Task instructions >>
Among the entries that follow, find the lines containing the string "Ulangan" and copy them.

Input >>
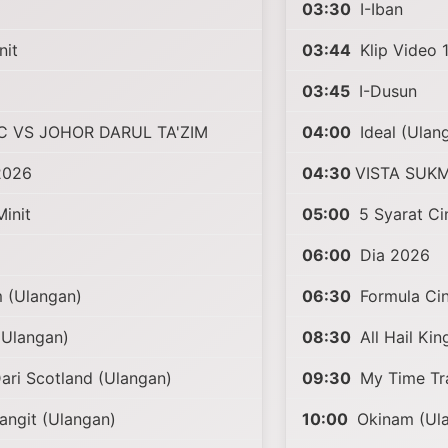
03:30
I-Iban
nit
03:44
Klip Video 1
03:45
I-Dusun
C VS JOHOR DARUL TA'ZIM
04:00
Ideal (Ulan
2026
04:30
VISTA SUK
init
05:00
5 Syarat Ci
06:00
Dia 2026
 (Ulangan)
06:30
Formula Cin
(Ulangan)
08:30
All Hail Kin
ari Scotland (Ulangan)
09:30
My Time Tra
angit (Ulangan)
10:00
Okinam (Ul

Solution to the problem >>
 (Ulangan)
(Ulangan)
ari Scotland (Ulangan)
angit (Ulangan)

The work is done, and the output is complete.